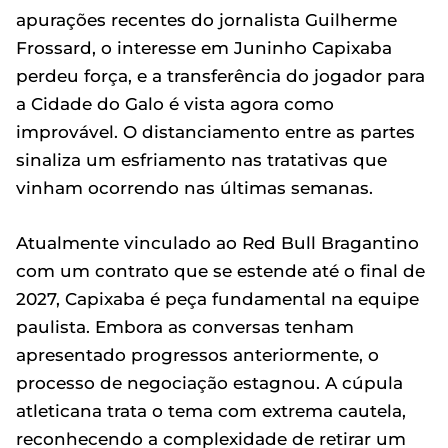
apurações recentes do jornalista Guilherme
Frossard, o interesse em Juninho Capixaba
perdeu força, e a transferência do jogador para
a Cidade do Galo é vista agora como
improvável. O distanciamento entre as partes
sinaliza um esfriamento nas tratativas que
vinham ocorrendo nas últimas semanas.
Atualmente vinculado ao Red Bull Bragantino
com um contrato que se estende até o final de
2027, Capixaba é peça fundamental na equipe
paulista. Embora as conversas tenham
apresentado progressos anteriormente, o
processo de negociação estagnou. A cúpula
atleticana trata o tema com extrema cautela,
reconhecendo a complexidade de retirar um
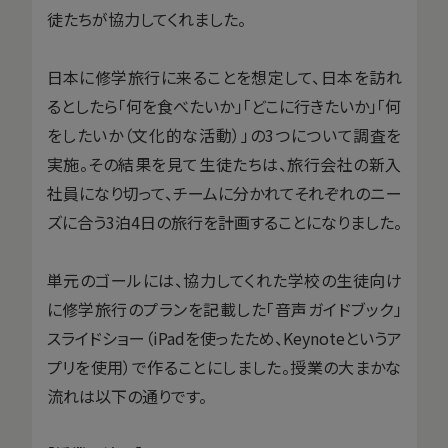
徒たちが協力してくれました。
日本に修学旅行に来ることを想定して、日本を訪れ
るとしたら「何を食べたいか」「どこに行きたいか」「何
をしたいか（文化的な活動）」の3つについて調査を
実施。その結果を見て生徒たちは、旅行会社の新入
社員になり切って、チームに分かれてそれぞれのニー
ズに合う3泊4日の旅行を計画することになりました。
単元のゴールには、協力してくれた学校の生徒向け
に修学旅行のプランを記載した「音声ガイドブック」
スライドショー（iPadを使ったため、Keynoteというア
プリを使用）で作ることにしました。授業の大まかな
流れは以下の通りです。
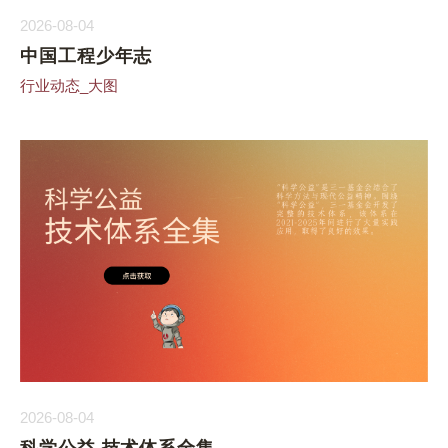
2026-08-04
中国工程少年志
行业动态_大图
2026-08-04
科学公益 技术体系全集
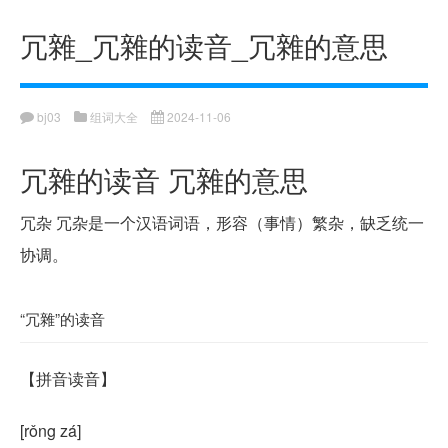
冗雜_冗雜的读音_冗雜的意思
bj03
组词大全
2024-11-06
冗雜的读音 冗雜的意思
冗杂 冗杂是一个汉语词语，形容（事情）繁杂，缺乏统一
协调。
“冗雜”的读音
【
拼音读音
】
[rǒng zá]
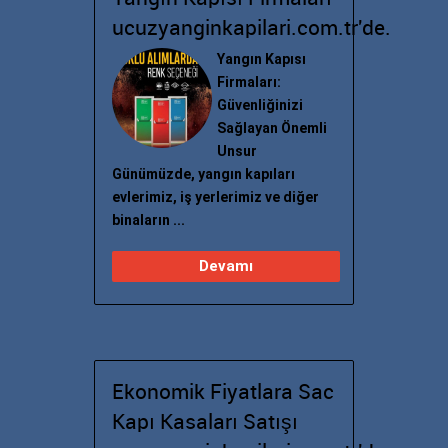
ucuzyanginkapilari.com.tr'de.
Yangın Kapısı
Firmaları:
Güvenliğinizi
Sağlayan Önemli
Unsur
Günümüzde, yangın kapıları
evlerimiz, iş yerlerimiz ve diğer
binaların ...
Devamı
Ekonomik Fiyatlara Sac
Kapı Kasaları Satışı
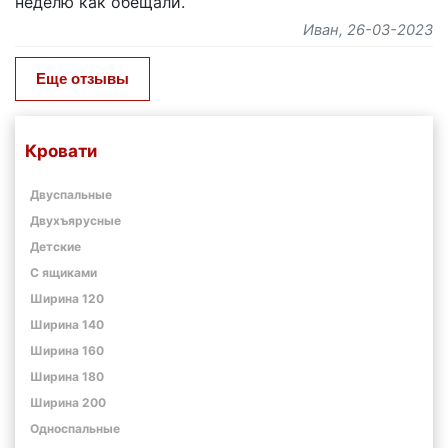
неделю как обещали.
Иван
, 26-03-2023
Еще отзывы
Кровати
Двуспальные
Двухъярусные
Детские
С ящиками
Ширина 120
Ширина 140
Ширина 160
Ширина 180
Ширина 200
Односпальные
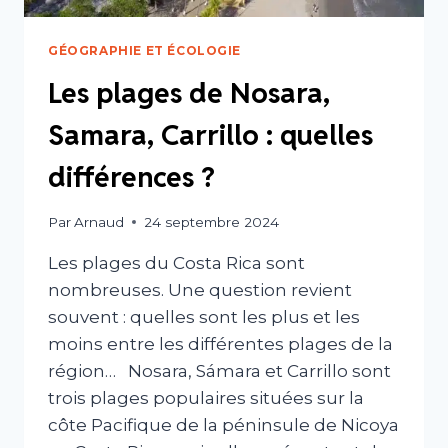
GÉOGRAPHIE ET ÉCOLOGIE
Les plages de Nosara,
Samara, Carrillo : quelles
différences ?
Par
Arnaud
24 septembre 2024
Les plages du Costa Rica sont
nombreuses. Une question revient
souvent : quelles sont les plus et les
moins entre les différentes plages de la
région… Nosara, Sámara et Carrillo sont
trois plages populaires situées sur la
côte Pacifique de la péninsule de Nicoya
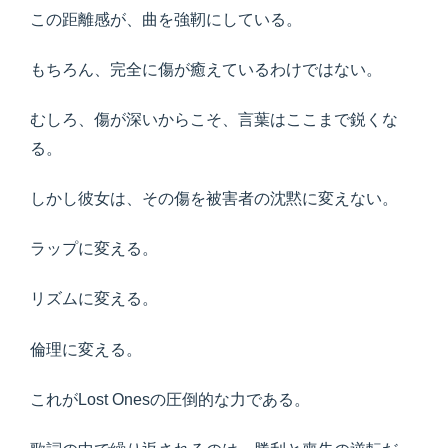
この距離感が、曲を強靭にしている。
もちろん、完全に傷が癒えているわけではない。
むしろ、傷が深いからこそ、言葉はここまで鋭くな
る。
しかし彼女は、その傷を被害者の沈黙に変えない。
ラップに変える。
リズムに変える。
倫理に変える。
これがLost Onesの圧倒的な力である。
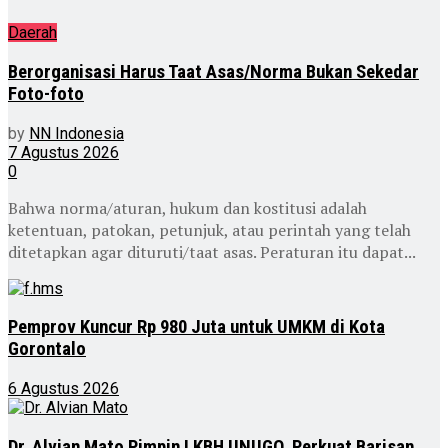
Daerah
Berorganisasi Harus Taat Asas/Norma Bukan Sekedar
Foto-foto
by
NN Indonesia
7 Agustus 2026
0
Bahwa norma/aturan, hukum dan kostitusi adalah
ketentuan, patokan, petunjuk, atau perintah yang telah
ditetapkan agar dituruti/taat asas. Peraturan itu dapat...
Pemprov Kuncur Rp 980 Juta untuk UMKM di Kota
Gorontalo
6 Agustus 2026
Dr. Alvian Mato Pimpin LKBH UNUGO, Perkuat Barisan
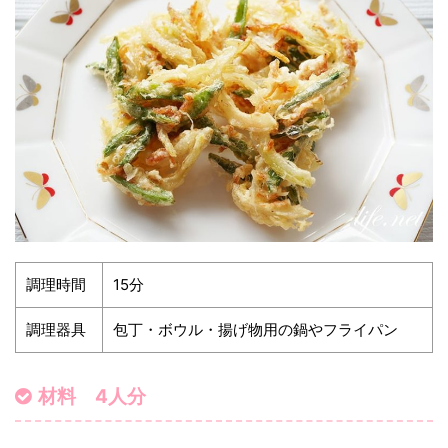
調理時間
15分
調理器具
包丁・ボウル・揚げ物用の鍋やフライパン
材料 4人分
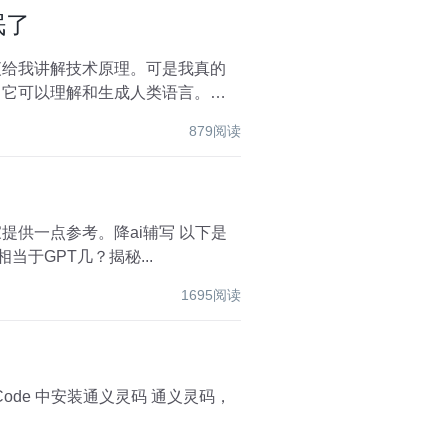
眠了
夜给我讲解技术原理。可是我真的
879阅读
一点参考。降ai辅写 以下是
和技巧，可以借助此类工具： 还有： 文心一言4.0相当于GPT几？揭秘...
1695阅读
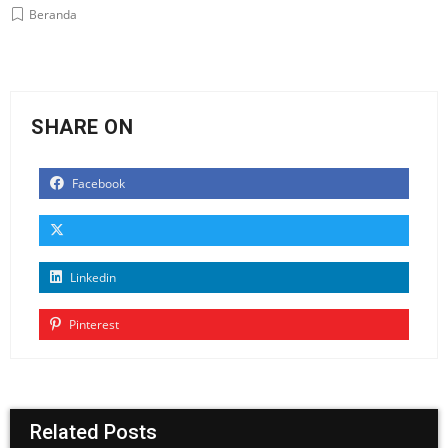
Beranda
SHARE ON
Facebook
Linkedin
Pinterest
Related Posts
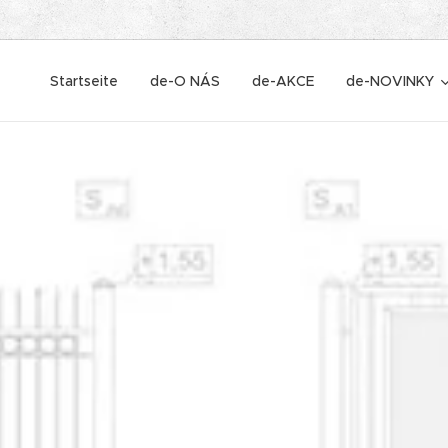
Startseite
de-O NÁS
de-AKCE
de-NOVINKY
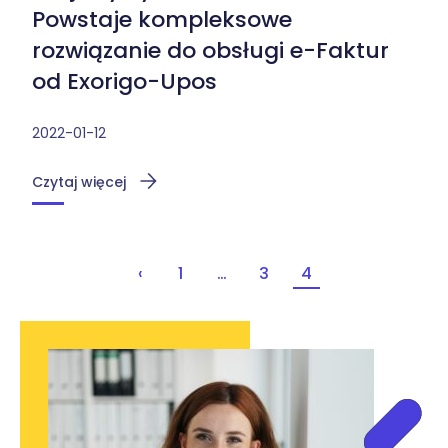
Powstaje kompleksowe
rozwiązanie do obsługi e-Faktur
od Exorigo-Upos
2022-01-12
Czytaj więcej
‹
1
…
3
4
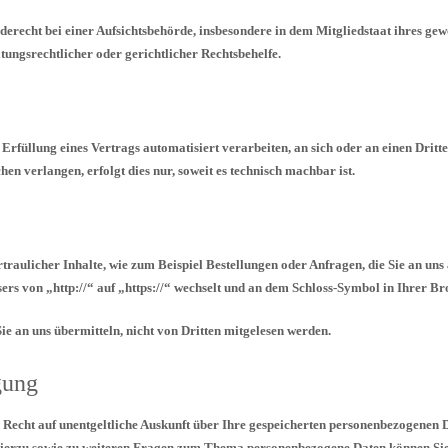
recht bei einer Aufsichtsbehörde, insbesondere in dem Mitgliedstaat ihres gewö
ungsrechtlicher oder gerichtlicher Rechtsbehelfe.
n Erfüllung eines Vertrags automatisiert verarbeiten, an sich oder an einen Dri
en verlangen, erfolgt dies nur, soweit es technisch machbar ist.
raulicher Inhalte, wie zum Beispiel Bestellungen oder Anfragen, die Sie an uns
ers von „http://“ auf „https://“ wechselt und an dem Schloss-Symbol in Ihrer Br
ie an uns übermitteln, nicht von Dritten mitgelesen werden.
gung
 Recht auf unentgeltliche Auskunft über Ihre gespeicherten personenbezogene
 Hierzu sowie zu weiteren Fragen zum Thema personenbezogene Daten können Sie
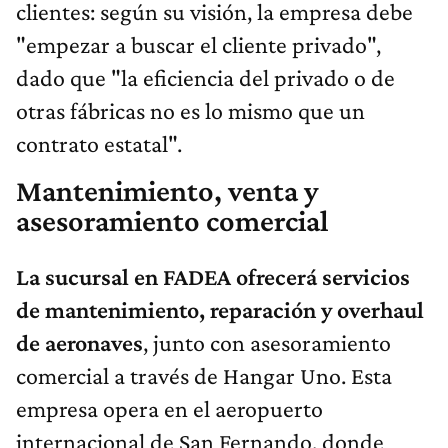
clientes: según su visión, la empresa debe
"empezar a buscar el cliente privado",
dado que "la eficiencia del privado o de
otras fábricas no es lo mismo que un
contrato estatal".
Mantenimiento, venta y
asesoramiento comercial
La sucursal en FADEA ofrecerá servicios
de mantenimiento, reparación y overhaul
de aeronaves
, junto con asesoramiento
comercial a través de Hangar Uno. Esta
empresa opera en el aeropuerto
internacional de San Fernando, donde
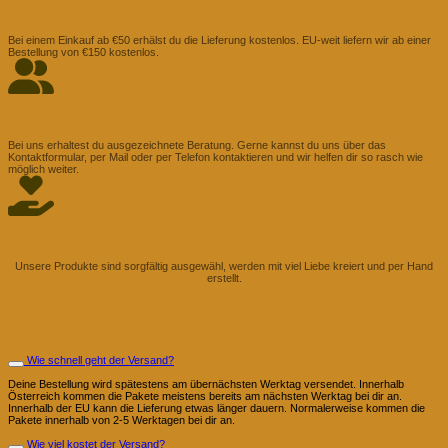
Kostenlose Lieferung
Bei einem Einkauf ab €50 erhälst du die Lieferung kostenlos. EU-weit liefern wir ab einer
Bestellung von €150 kostenlos.
Persönliche Beratung
Bei uns erhaltest du ausgezeichnete Beratung. Gerne kannst du uns über das
Kontaktformular, per Mail oder per Telefon kontaktieren und wir helfen dir so rasch wie
möglich weiter.
Mit Liebe handgemacht
Unsere Produkte sind sorgfältig ausgewähl, werden mit viel Liebe kreiert und per Hand
erstellt.
Fragen und Antworten
Bestellung und Versand
Wie schnell geht der Versand?
Deine Bestellung wird spätestens am übernächsten Werktag versendet. Innerhalb
Österreich kommen die Pakete meistens bereits am nächsten Werktag bei dir an.
Innerhalb der EU kann die Lieferung etwas länger dauern. Normalerweise kommen die
Pakete innerhalb von 2-5 Werktagen bei dir an.
Wie viel kostet der Versand?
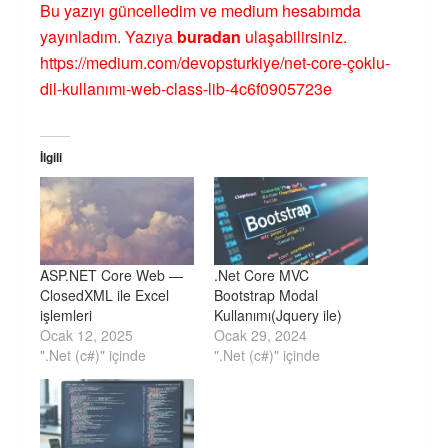
Bu yazıyı güncelledim ve medium hesabımda
yayınladım. Yazıya
buradan
ulaşabilirsiniz.
https://medium.com/devopsturkiye/net-core-çoklu-
dil-kullanımı-web-class-lib-4c6f0905723e
İlgili
ASP.NET Core Web —
.Net Core MVC
ClosedXML ile Excel
Bootstrap Modal
işlemleri
Kullanımı(Jquery ile)
Ocak 12, 2025
Ocak 29, 2024
".Net (c#)" içinde
".Net (c#)" içinde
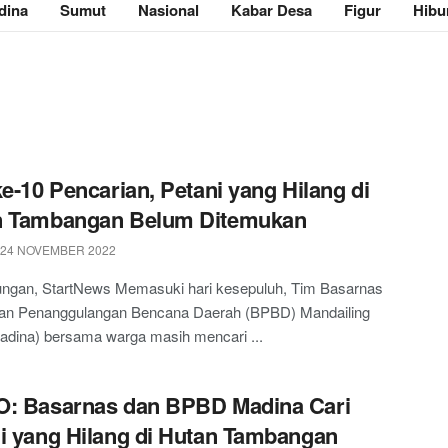
dina
Sumut
Nasional
Kabar Desa
Figur
Hibu
ke-10 Pencarian, Petani yang Hilang di
n Tambangan Belum Ditemukan
 24 NOVEMBER 2022
ngan, StartNews Memasuki hari kesepuluh, Tim Basarnas
an Penanggulangan Bencana Daerah (BPBD) Mandailing
adina) bersama warga masih mencari ...
O: Basarnas dan BPBD Madina Cari
i yang Hilang di Hutan Tambangan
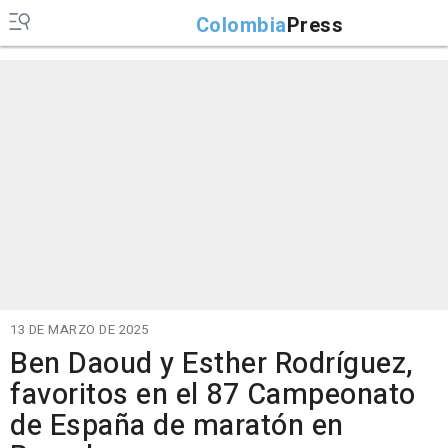
Colombia
Press
13 DE MARZO DE 2025
Ben Daoud y Esther Rodríguez,
favoritos en el 87 Campeonato
de España de maratón en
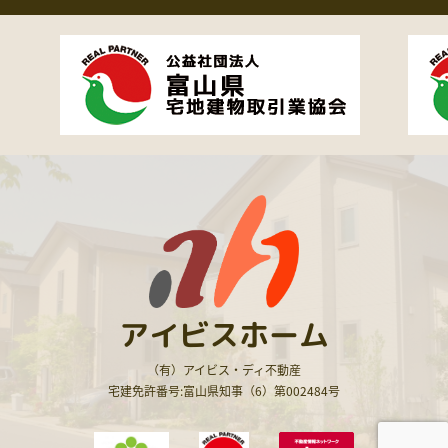
アイビスホーム
（有）アイビス・ディ不動産
宅建免許番号:富山県知事（6）第002484号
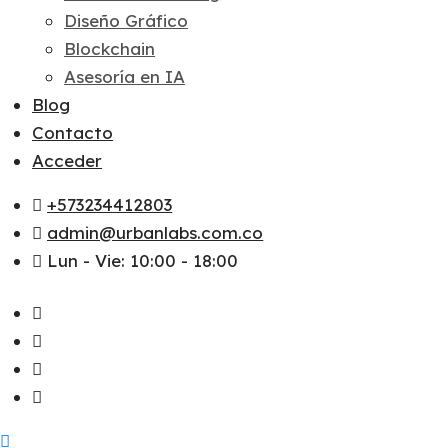
Diseño Gráfico
Blockchain
Asesoría en IA
Blog
Contacto
Acceder
+573234412803
admin@urbanlabs.com.co
Lun - Vie: 10:00 - 18:00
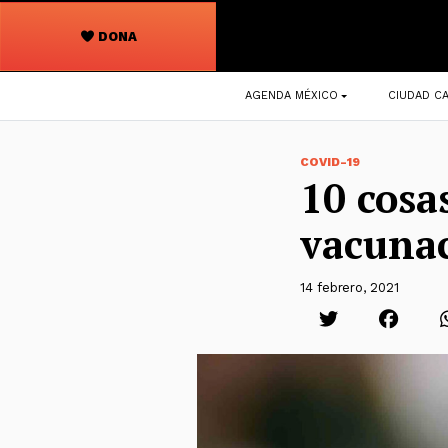
DONA
Navegación
AGENDA MÉXICO
CIUDAD CA
principal
COVID-19
10 cosa
vacunac
14 febrero, 2021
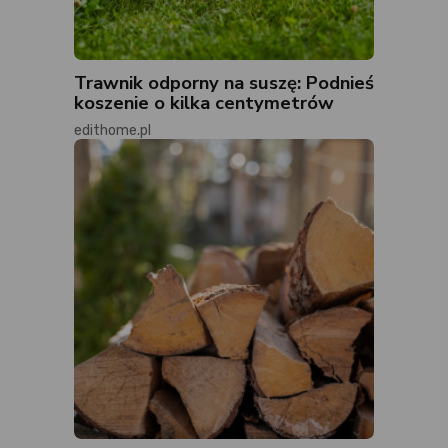
Trawnik odporny na suszę: Podnieś
koszenie o kilka centymetrów
edithome.pl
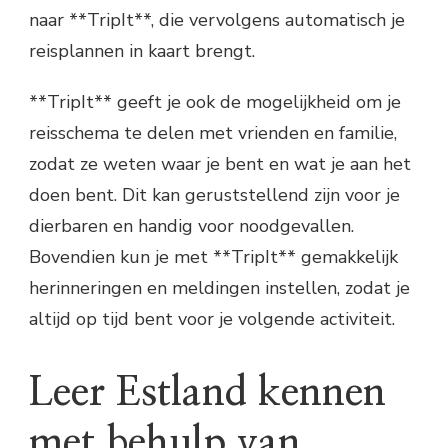
naar **TripIt**, die vervolgens automatisch je
reisplannen in kaart brengt.
**TripIt** geeft je ook de mogelijkheid om je
reisschema te delen met vrienden en familie,
zodat ze weten waar je bent en wat je aan het
doen bent. Dit kan geruststellend zijn voor je
dierbaren en handig voor noodgevallen.
Bovendien kun je met **TripIt** gemakkelijk
herinneringen en meldingen instellen, zodat je
altijd op tijd bent voor je volgende activiteit.
Leer Estland kennen
met behulp van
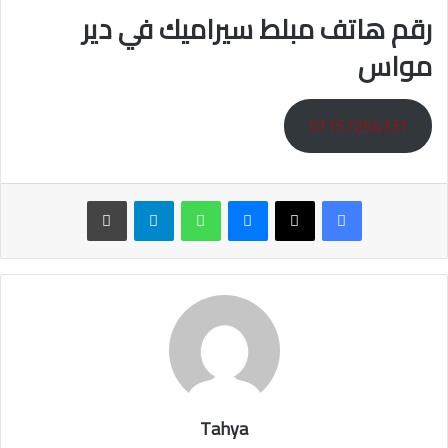
رقم هاتف مبلط سيراميك في دير
مواس
01157264331
ماسنجر
واتساب
تيلقرام
طباعة
Tahya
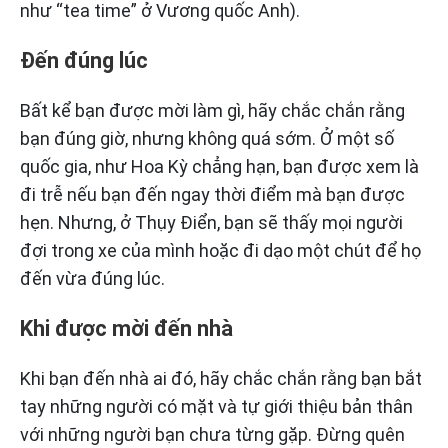
như “tea time” ở Vương quốc Anh).
Đến đúng lúc
Bất kể bạn được mời làm gì, hãy chắc chắn rằng
bạn đúng giờ, nhưng không quá sớm. Ở một số
quốc gia, như Hoa Kỳ chẳng hạn, bạn được xem là
đi trễ nếu bạn đến ngay thời điểm mà bạn được
hẹn. Nhưng, ở Thụy Điển, bạn sẽ thấy mọi người
đợi trong xe của mình hoặc đi dạo một chút để họ
đến vừa đúng lúc.
Khi được mời đến nhà
Khi bạn đến nhà ai đó, hãy chắc chắn rằng bạn bắt
tay những người có mặt và tự giới thiệu bản thân
với những người bạn chưa từng gặp. Đừng quên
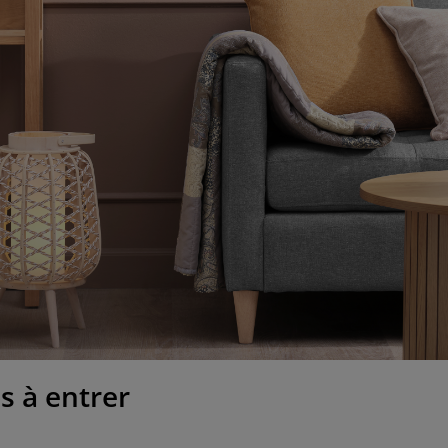
s à entrer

ASSIGNMENT:
Without the pictures, set down the lines above from the line with "dil-kullanımı-web-class-lib-4c6f0905723e" up to and including the line with "ngan, StartNews Memasuki" exactly as they stand.

WRITTEN ANSWER:
dil-kullanımı-web-class-lib-4c6f0905723e
İlgili
ASP.NET Core Web —
.Net Core MVC
ClosedXML ile Excel
Bootstrap Modal
işlemleri
Kullanımı(Jquery ile)
Ocak 12, 2025
Ocak 29, 2024
".Net (c#)" içinde
".Net (c#)" içinde
dina
Sumut
Nasional
Kabar Desa
Figur
Hibu
ke-10 Pencarian, Petani yang Hilang di
n Tambangan Belum Ditemukan
 24 NOVEMBER 2022
ngan, StartNews Memasuki hari kesepuluh, Tim Basarnas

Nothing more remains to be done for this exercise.